I read The GS Resources “wind your own stator” page and after seeing how expensive new parts were that sounded cheap and fun too. When I opened up the case and took the stator out … the wires pulled out in my hands. The resistance was correct and no burning or the like. I reattached the wires and put things back together … there was AC from all three phases … great! Next I decided to check EBAY for an R/R, found a new one for about a third the new third party price and about a sixth of the dealer price. The advice to directly connect the stator, R/R and battery sounded like sound engineering and I am pleased with the result. I think it all certainly would have been easier if it had been wired that way in the first place.
I use one of the many parts micro-fiche too. They are indispensable. I would have bought a service manual just for the diagrams. I have not purchased a service manual as I did not expect to need is as I am not rebuilding the engine or anything major. Everything so far there has been a helpful web page or several about it and most of the motor cycle stuff seems obvious as it is just like most cars, truck, electric systems etc.
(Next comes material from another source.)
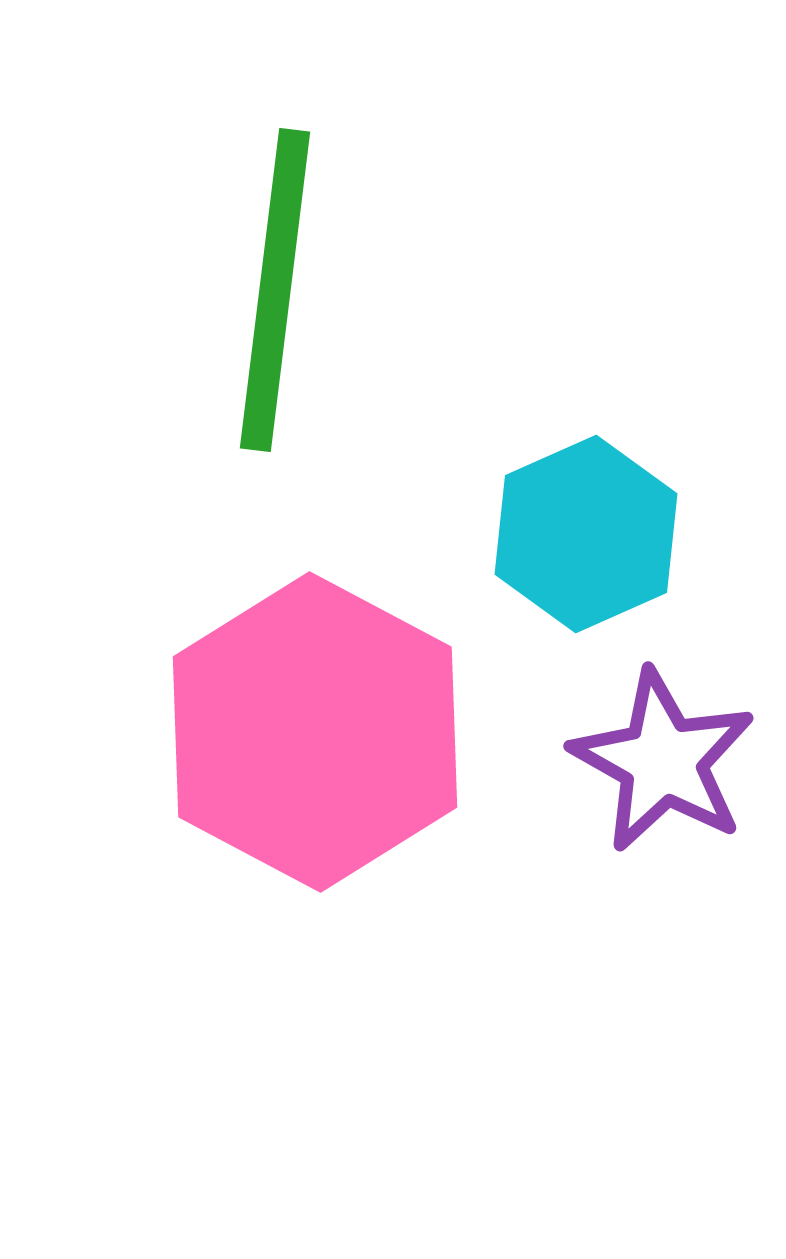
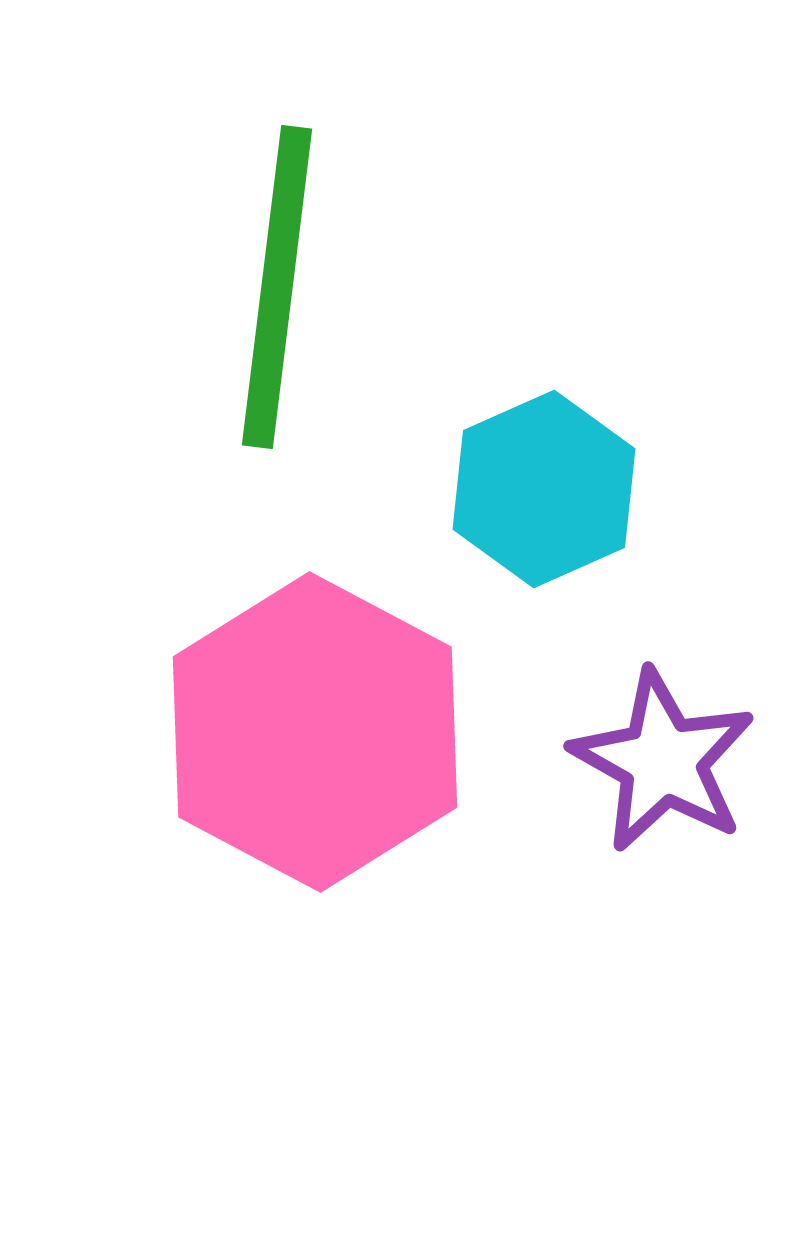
green line: moved 2 px right, 3 px up
cyan hexagon: moved 42 px left, 45 px up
I did get a copy from one dealer of the service manual section about changing the fork seals … mostly for specifics about this model … the amount of oil etc.
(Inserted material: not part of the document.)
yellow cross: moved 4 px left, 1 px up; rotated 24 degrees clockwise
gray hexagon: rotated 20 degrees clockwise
Any way … the bike runs well and looks great … some paint, polish, new seat cover and lights etc. make for a good sound system that looks good. There is still some rust, tarnish and some scratches, but I am very happy to be on the road with a motor cycle that I can fix myself and can update myself.

Parts Cleanup and Storage

I share the garage with a pickup and all the other things that get stored in there. I kept most of the tools, parts, etc. in the card board trays from soda cases. They are about right to keep stuff in. I had one for sanding/painting stuff, one for the head light and other electrical stuff etc. They kept things organized and were kind of stackable. I also used Zip-Lok bags for holding sets of doodads for any given part. All the parts, pieces, wires, nuts bolts, caps, seals etc. were in a bag. I used quart, gallon and two gallons sizes … usually in the heavier freezer variety as that is what we usually buy. Most of these were reusable. The ones that were tossed were used with some MEK or paint stripper to remove what ever nasty stuff was holding things together. I would spray in some Silkolene cleaner or an appropriate solvent for whatever the parts needed. After soaking in the bag of solvent clean up was easy and the fumes and mess were in the bag, ready for the trash. Another neat use of the bags was to keep rust remover soaked paper towels from drying out while wrapped around a part that was being worked on.
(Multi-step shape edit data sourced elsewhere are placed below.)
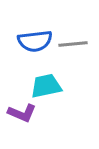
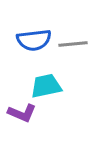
blue semicircle: moved 1 px left, 1 px up
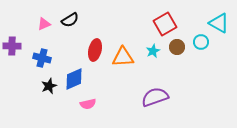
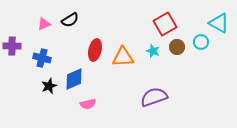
cyan star: rotated 24 degrees counterclockwise
purple semicircle: moved 1 px left
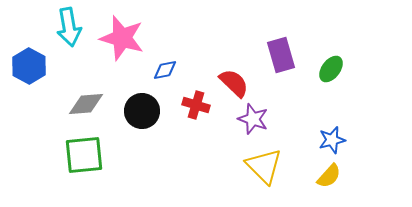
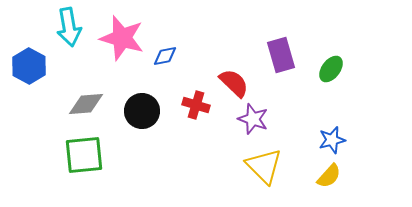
blue diamond: moved 14 px up
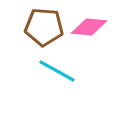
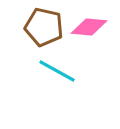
brown pentagon: rotated 9 degrees clockwise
The fuel petcock was frozen up and soaked in Kroil in a Zip-Lok to free things up. After some pondering how to clean up calcium deposits I put the newly freed up parts in a glass cup and added enough CLR to cover the parts. Then I heated the stuff in the microwave oven for about 15 seconds at a time, checking in between. After a few application of heat the CLR began to bubble and the aluminum started to shine and the deposits were reducing. After the desired degree of clean was reached I rinsed the parts well in running cool water. The CLR worked great.

I wear 6 mil thick nitrile gloves while working with these nasty chemicals and even to keep the grease and dirt off my hands.

Left to fix

It needs a right frame cover, and a left emblem, but this is the least of my worries.

Identify the front brake caliper and try to get a rebuild kit. The caliper works, but who knows how old it is and how long it will be OK. I will be painting it someday soon and would just as well put a new set of seals in it at the same time ... the pads look great, but I need to know what the part number is to order them, that will require info about the caliper and what bike it came off of.
Please see my web page on that!


I was able to get through the restoration using mostly open end/box end wrenches. Some of these wrenches I bought oh those many years ago to work on the CL360. I found a new set of offset closed end wrenches to be invaluable. They were great to augment the other set and they worked where a straight shank wrench or even a socket would not work.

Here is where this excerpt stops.